Aim of the task
From the listing below, please restate exactly the lines beginning at the one with "Azərbaycanlı TIR sürücülərlə bağlı" and ending at the one with "Токарная обработка", both included, and skip the pictures.

Provided records
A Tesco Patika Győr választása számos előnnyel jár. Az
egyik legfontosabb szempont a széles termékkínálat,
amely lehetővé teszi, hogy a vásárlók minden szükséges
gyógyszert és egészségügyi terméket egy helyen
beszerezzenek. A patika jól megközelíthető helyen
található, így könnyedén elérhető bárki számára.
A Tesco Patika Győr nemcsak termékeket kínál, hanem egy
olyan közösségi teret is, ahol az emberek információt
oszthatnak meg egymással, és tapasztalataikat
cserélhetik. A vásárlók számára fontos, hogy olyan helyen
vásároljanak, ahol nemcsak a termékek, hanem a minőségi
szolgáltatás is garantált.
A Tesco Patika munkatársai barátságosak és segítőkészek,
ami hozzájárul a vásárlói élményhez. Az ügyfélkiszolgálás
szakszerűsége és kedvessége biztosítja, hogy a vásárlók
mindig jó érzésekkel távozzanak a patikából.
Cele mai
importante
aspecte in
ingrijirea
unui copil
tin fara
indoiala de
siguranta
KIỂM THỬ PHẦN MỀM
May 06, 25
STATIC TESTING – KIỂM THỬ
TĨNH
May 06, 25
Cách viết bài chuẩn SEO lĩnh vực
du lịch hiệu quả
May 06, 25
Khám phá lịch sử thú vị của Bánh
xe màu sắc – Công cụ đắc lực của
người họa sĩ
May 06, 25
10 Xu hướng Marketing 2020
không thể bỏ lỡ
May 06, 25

==

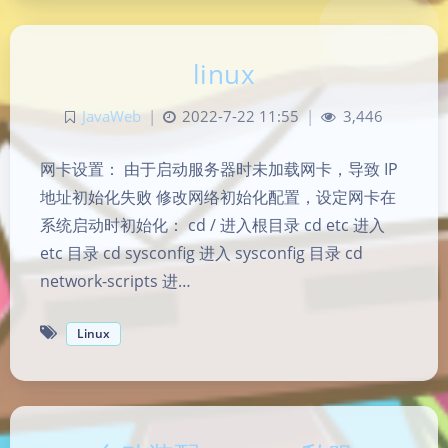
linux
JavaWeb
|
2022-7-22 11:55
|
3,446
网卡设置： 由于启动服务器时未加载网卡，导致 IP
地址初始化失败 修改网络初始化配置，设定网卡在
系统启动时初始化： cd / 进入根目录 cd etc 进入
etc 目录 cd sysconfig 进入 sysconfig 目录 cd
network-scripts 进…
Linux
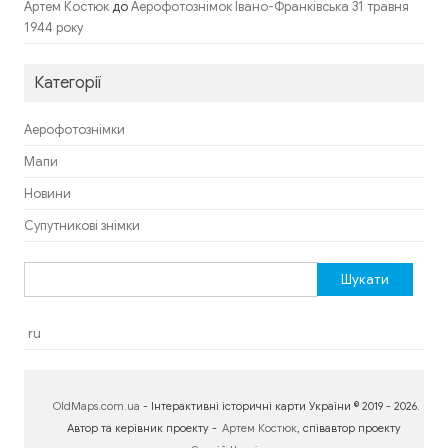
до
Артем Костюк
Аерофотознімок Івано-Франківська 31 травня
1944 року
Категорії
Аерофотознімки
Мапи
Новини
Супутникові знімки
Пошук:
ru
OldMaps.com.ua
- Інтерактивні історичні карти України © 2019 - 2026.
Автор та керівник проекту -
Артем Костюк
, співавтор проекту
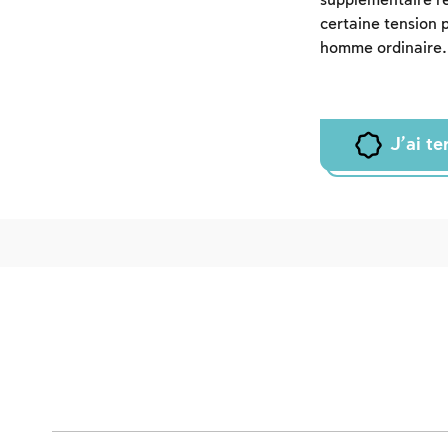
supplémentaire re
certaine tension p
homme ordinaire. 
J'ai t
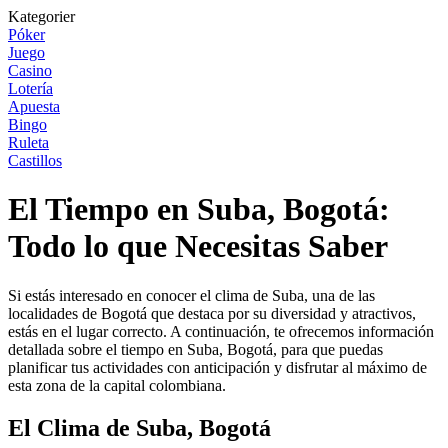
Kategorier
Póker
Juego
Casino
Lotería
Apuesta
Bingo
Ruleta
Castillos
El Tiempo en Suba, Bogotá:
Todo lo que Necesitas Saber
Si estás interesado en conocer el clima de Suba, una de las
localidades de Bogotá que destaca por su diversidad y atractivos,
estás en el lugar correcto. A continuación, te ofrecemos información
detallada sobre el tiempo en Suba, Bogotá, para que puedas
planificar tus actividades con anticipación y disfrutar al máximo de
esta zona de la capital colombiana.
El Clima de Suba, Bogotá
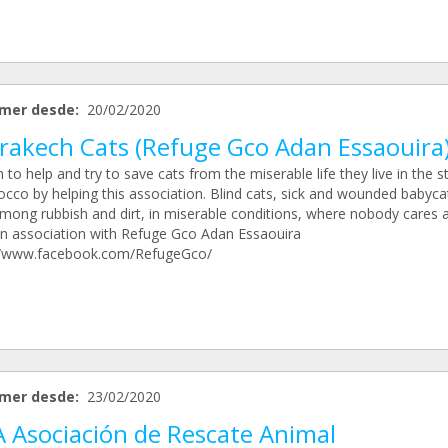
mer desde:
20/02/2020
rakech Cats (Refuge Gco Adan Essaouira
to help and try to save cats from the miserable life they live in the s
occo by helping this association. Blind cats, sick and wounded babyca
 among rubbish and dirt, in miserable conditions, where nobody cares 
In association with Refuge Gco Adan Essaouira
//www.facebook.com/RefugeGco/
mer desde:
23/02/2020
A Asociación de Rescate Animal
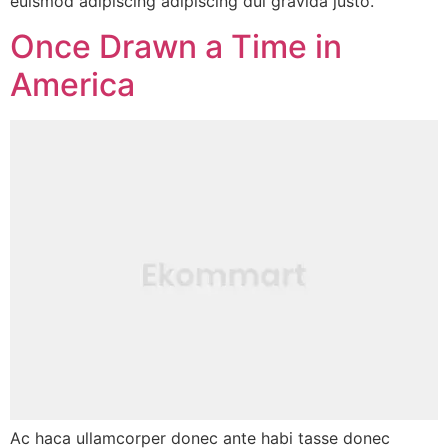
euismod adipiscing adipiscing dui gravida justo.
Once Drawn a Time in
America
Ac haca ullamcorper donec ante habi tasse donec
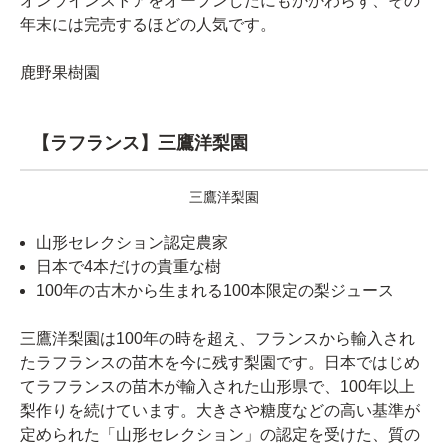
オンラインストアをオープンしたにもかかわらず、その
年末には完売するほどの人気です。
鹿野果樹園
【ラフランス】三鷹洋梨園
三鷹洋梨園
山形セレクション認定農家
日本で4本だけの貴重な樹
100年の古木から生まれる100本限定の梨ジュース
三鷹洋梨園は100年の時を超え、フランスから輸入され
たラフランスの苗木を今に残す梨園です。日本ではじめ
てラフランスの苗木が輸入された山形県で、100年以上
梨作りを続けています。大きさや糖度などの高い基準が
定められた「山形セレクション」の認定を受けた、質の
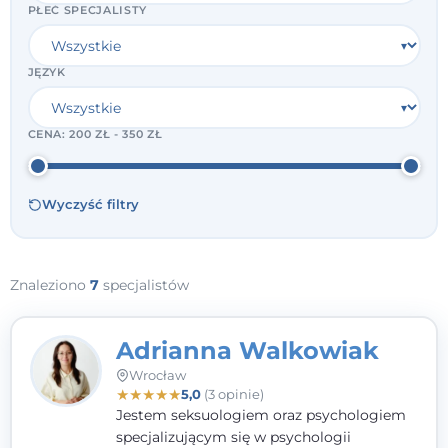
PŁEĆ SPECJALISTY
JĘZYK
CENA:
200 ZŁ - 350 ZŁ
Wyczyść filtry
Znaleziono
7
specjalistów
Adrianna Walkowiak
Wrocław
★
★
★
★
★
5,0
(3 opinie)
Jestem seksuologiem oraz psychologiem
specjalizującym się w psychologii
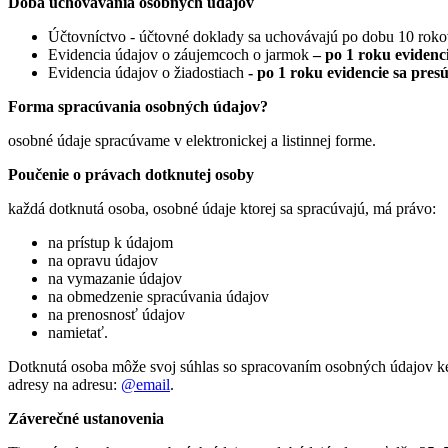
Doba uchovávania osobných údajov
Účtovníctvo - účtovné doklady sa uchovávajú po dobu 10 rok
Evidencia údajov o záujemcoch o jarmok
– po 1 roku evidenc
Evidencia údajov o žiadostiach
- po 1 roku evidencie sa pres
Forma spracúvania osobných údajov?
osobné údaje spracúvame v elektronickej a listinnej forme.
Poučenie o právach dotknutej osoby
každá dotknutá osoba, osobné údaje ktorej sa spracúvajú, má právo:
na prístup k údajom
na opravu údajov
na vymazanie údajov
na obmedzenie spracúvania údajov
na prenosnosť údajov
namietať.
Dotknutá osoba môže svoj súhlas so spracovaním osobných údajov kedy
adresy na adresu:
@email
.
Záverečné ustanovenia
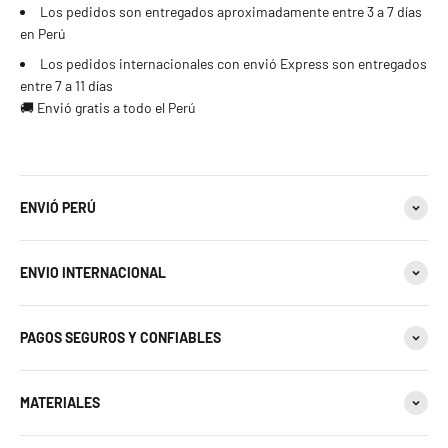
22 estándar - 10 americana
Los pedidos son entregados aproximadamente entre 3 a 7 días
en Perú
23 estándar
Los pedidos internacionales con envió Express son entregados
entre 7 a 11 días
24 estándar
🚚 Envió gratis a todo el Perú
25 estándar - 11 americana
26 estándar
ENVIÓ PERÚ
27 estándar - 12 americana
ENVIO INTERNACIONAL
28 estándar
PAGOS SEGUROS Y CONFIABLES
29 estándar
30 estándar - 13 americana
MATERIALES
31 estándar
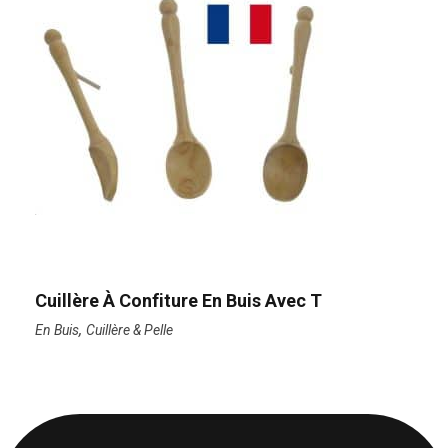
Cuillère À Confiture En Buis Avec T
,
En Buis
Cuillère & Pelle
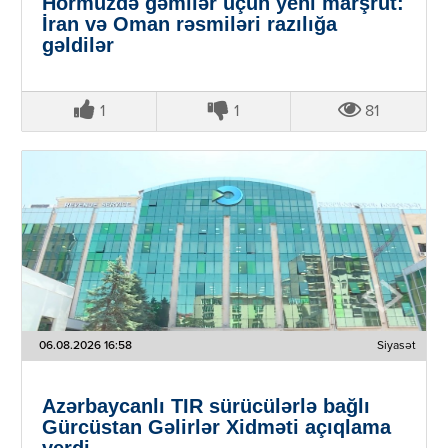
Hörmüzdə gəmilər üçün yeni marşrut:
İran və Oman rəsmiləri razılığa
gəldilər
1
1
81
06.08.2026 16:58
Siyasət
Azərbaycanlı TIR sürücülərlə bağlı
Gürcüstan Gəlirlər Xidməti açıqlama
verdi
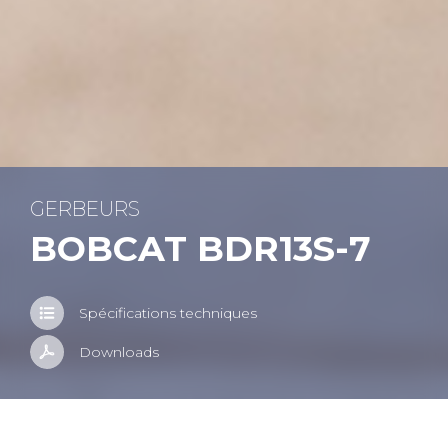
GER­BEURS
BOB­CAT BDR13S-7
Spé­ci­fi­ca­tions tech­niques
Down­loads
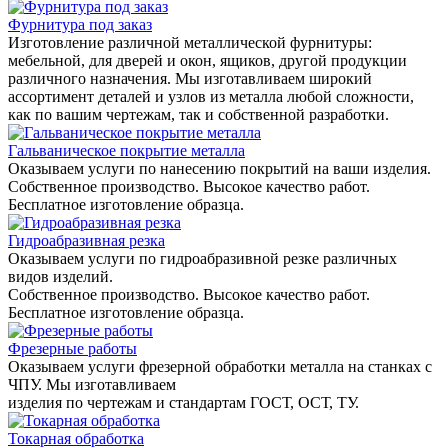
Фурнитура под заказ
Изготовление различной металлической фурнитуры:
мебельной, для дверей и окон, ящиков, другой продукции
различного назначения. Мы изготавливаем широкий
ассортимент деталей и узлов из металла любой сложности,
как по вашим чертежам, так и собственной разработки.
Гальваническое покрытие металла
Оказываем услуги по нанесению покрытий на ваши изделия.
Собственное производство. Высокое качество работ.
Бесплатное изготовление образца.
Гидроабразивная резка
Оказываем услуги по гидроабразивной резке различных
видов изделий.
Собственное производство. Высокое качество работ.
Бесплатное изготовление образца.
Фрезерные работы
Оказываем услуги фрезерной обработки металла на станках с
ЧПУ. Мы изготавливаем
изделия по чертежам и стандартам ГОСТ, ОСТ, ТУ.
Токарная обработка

---

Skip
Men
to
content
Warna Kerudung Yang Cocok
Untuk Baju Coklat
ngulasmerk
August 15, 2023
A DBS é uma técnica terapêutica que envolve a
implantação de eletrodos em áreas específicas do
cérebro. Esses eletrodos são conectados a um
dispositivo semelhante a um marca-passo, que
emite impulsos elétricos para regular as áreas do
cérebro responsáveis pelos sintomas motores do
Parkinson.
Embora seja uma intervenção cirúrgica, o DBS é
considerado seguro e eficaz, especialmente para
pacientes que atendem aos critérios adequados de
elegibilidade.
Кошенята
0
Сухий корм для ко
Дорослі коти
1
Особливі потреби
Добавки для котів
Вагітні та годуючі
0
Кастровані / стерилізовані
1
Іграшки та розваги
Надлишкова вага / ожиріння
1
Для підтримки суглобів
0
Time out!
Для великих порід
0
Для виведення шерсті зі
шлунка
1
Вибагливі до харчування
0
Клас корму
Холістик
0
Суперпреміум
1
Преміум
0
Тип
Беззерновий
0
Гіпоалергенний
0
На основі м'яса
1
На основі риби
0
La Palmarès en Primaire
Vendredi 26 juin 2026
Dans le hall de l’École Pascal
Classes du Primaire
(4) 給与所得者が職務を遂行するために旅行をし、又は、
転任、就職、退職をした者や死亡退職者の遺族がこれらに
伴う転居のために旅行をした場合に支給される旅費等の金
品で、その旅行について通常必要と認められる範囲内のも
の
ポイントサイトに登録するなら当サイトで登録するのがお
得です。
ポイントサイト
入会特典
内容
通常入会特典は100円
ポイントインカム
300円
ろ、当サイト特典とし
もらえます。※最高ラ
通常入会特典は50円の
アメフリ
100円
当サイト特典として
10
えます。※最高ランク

Expected answer
Azərbaycanlı TIR sürücülərlə bağlı
Gürcüstan Gəlirlər Xidməti açıqlama
verdi
GER­BEURS
BOB­CAT BDR13S-7
Spé­ci­fi­ca­tions tech­niques
Down­loads
Фурнитура под заказ
Изготовление различной металлической фурнитуры:
мебельной, для дверей и окон, ящиков, другой продукции
различного назначения. Мы изготавливаем широкий
ассортимент деталей и узлов из металла любой сложности,
как по вашим чертежам, так и собственной разработки.
Гальваническое покрытие металла
Оказываем услуги по нанесению покрытий на ваши изделия.
Собственное производство. Высокое качество работ.
Бесплатное изготовление образца.
Гидроабразивная резка
Оказываем услуги по гидроабразивной резке различных
видов изделий.
Собственное производство. Высокое качество работ.
Бесплатное изготовление образца.
Фрезерные работы
Оказываем услуги фрезерной обработки металла на станках с
ЧПУ. Мы изготавливаем
изделия по чертежам и стандартам ГОСТ, ОСТ, ТУ.
Токарная обработка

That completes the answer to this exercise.